SERANG KONTAK BANTEN – Wakil Gubernur Banten Achmad Dimyati Natakusumah menegaskan Pemerintah Provinsi (Pemprov) Banten masih memberlakukan moratorium izin pertambangan hingga saat ini. Kebijakan tersebut diambil sebagai langkah evaluasi menyeluruh terhadap aktivitas pertambangan sekaligus mencegah bertambahnya tambang ilegal di wilayah Banten.
Sepanjang tahun 2026, Pemprov Banten bersama instansi terkait telah menutup 12 lokasi tambang ilegal yang tersebar di sejumlah kabupaten. Penertiban dilakukan sebagai bagian dari upaya penegakan aturan di sektor pertambangan dan perlindungan terhadap lingkungan serta masyarakat.
Poin-Poin Penting
- Pemprov Banten menutup 12 tambang ilegal sepanjang 2026.
- Lokasi tambang ilegal berada di Kabupaten Serang, Lebak, dan Tangerang.
- Moratorium izin tambang masih diberlakukan hingga proses evaluasi selesai.
- Pemprov menyoroti angkutan tambang yang menjadi keluhan utama masyarakat.
- Penegakan hukum terhadap pelaku tambang ilegal menjadi kewenangan kepolisian.
Dimyati mengatakan, pemerintah daerah belum akan membuka kembali penerbitan izin tambang karena masih melakukan evaluasi terhadap tambang-tambang yang saat ini beroperasi.
Menurutnya, persoalan yang paling banyak dikeluhkan masyarakat bukan hanya aktivitas penambangan, tetapi juga operasional kendaraan angkutan tambang yang dinilai mengganggu kenyamanan dan keselamatan pengguna jalan.
"Yang paling membuat resah masyarakat itu angkutannya, angkutan tambangnya. Maka angkutan tambang ini harus betul-betul mengikuti aturan dan prosedur," ujar Dimyati, Rabu (1/7/2026).
Ia menegaskan, pemberian sanksi maupun penindakan terhadap pelanggaran lalu lintas bukan menjadi kewenangan pemerintah daerah. Penegakan hukum merupakan tugas aparat kepolisian, sedangkan Pemprov Banten melalui Dinas Perhubungan hanya melakukan pengawasan terhadap kelayakan kendaraan, termasuk uji KIR.
"Sanksi bukan tugas kami. Tilang itu tugas Kepolisian. Tugas kami memastikan kendaraan memenuhi persyaratan, termasuk KIR," katanya.
12 Tambang Ilegal Ditutup
Kepala Satpol PP Provinsi Banten Nana Suryana mengatakan penutupan tambang ilegal dilakukan bersama Dinas Energi dan Sumber Daya Mineral (ESDM), Dinas Lingkungan Hidup (DLH), serta instansi teknis dan aparat vertikal lainnya.
"Hasil yang dilakukan secara bersama dengan ESDM, DLH, dan instansi teknis lainnya, termasuk instansi vertikal, pada 2026 ini ada kurang lebih 12 tambang yang sudah dilakukan penutupan," ujar Nana.
Ia menjelaskan, lokasi tambang ilegal yang telah ditutup berada di Mancak, Gunung Pinang, dan Ciwandan di Kabupaten Serang. Penertiban juga dilakukan di wilayah Kabupaten Lebak dan Kabupaten Tangerang.

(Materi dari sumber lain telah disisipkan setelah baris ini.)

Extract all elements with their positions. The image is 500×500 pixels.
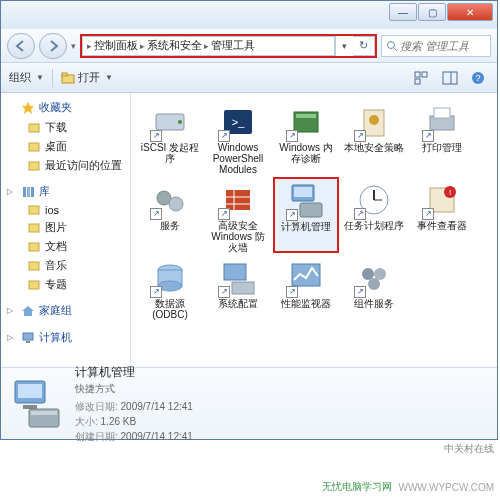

Menurut Nana, Satpol PP hanya memiliki kewenangan melakukan penyegelan atau penutupan lokasi tambang ilegal. Selanjutnya, Dinas ESDM akan melaporkan temuan tersebut kepada aparat penegak hukum untuk diproses sesuai ketentuan yang berlaku.
"Penutupan disegel oleh kita. Kemudian nanti ESDM menyampaikan pelaporan ke Polri, dalam hal ini ke Polda Banten," jelasnya.
Moratorium Masih Berjalan
Sementara itu, Kepala Dinas ESDM Provinsi Banten Ari James Faraddy memastikan kebijakan moratorium izin pertambangan masih tetap diberlakukan.

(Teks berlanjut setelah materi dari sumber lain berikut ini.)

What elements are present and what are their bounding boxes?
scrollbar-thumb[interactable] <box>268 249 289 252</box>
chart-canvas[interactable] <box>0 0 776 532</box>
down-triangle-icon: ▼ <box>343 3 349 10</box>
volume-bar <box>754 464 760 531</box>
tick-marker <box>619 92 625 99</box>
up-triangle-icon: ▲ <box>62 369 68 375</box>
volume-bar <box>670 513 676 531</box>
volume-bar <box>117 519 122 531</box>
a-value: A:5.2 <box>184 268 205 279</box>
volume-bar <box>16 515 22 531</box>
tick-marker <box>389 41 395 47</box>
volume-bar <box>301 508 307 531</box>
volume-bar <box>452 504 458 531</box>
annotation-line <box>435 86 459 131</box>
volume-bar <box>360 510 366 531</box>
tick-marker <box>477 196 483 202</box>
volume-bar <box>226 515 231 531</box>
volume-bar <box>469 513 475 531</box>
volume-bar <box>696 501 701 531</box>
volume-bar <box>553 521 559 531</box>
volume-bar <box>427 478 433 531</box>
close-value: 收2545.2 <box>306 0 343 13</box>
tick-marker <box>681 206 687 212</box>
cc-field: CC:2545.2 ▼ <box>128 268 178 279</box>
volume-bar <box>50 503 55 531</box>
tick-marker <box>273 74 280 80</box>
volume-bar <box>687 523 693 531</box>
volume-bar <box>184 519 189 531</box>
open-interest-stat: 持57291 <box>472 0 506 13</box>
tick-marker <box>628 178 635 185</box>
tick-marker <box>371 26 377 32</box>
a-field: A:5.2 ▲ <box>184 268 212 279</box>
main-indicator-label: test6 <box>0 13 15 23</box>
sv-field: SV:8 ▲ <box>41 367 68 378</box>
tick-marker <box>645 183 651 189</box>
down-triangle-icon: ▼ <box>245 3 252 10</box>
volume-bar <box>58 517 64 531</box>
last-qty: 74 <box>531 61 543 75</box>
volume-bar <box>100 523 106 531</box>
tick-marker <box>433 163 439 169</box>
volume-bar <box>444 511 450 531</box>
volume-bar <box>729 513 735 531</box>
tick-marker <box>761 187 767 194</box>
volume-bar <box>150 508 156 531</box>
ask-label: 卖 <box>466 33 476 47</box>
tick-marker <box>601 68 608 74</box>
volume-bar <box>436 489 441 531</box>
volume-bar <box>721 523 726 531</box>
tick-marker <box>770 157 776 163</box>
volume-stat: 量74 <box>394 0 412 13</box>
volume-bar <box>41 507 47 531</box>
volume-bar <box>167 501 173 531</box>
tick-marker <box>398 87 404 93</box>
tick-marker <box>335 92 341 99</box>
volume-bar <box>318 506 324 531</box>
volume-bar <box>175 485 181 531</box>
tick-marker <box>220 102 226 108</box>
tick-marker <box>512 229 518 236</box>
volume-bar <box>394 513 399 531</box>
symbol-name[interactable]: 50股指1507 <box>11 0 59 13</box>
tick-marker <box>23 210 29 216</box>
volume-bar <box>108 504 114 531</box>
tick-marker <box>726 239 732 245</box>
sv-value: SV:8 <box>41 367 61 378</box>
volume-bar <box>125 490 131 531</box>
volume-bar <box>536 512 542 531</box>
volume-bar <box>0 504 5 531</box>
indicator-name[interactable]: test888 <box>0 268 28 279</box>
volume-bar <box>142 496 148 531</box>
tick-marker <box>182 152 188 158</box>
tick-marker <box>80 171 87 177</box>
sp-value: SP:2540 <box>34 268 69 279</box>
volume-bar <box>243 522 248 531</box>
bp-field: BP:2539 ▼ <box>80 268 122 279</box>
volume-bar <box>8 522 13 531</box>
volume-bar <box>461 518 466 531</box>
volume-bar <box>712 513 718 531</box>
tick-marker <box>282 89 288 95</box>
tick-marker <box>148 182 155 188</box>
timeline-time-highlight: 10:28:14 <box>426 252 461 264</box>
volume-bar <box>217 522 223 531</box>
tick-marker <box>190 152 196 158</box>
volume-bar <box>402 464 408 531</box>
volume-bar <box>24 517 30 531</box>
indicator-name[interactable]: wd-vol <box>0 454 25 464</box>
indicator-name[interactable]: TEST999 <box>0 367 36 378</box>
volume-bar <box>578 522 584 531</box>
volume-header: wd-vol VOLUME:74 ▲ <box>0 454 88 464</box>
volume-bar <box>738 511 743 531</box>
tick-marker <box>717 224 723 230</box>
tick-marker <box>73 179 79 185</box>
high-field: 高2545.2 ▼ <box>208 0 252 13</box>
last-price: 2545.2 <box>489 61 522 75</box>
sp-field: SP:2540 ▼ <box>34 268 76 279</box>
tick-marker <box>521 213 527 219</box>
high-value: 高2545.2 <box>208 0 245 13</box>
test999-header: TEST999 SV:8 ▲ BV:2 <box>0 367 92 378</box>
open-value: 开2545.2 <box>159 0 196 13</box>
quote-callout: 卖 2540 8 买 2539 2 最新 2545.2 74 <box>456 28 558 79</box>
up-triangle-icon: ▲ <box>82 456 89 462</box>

Menurut Ari, pemerintah masih melakukan evaluasi terhadap seluruh aktivitas pertambangan yang beroperasi sebelum memutuskan membuka kembali penerbitan izin baru.
"Untuk izin tambang, sampai saat ini kita masih melakukan moratorium karena kita masih melakukan evaluasi terhadap tambang-tambang yang saat ini beroperasi," katanya.
Pemprov Banten berharap penutupan tambang ilegal, evaluasi perizinan, serta pengawasan terhadap operasional angkutan tambang dapat menciptakan tata kelola pertambangan yang lebih tertib, mengurangi kerusakan lingkungan, serta memberikan rasa aman dan nyaman bagi masyarakat.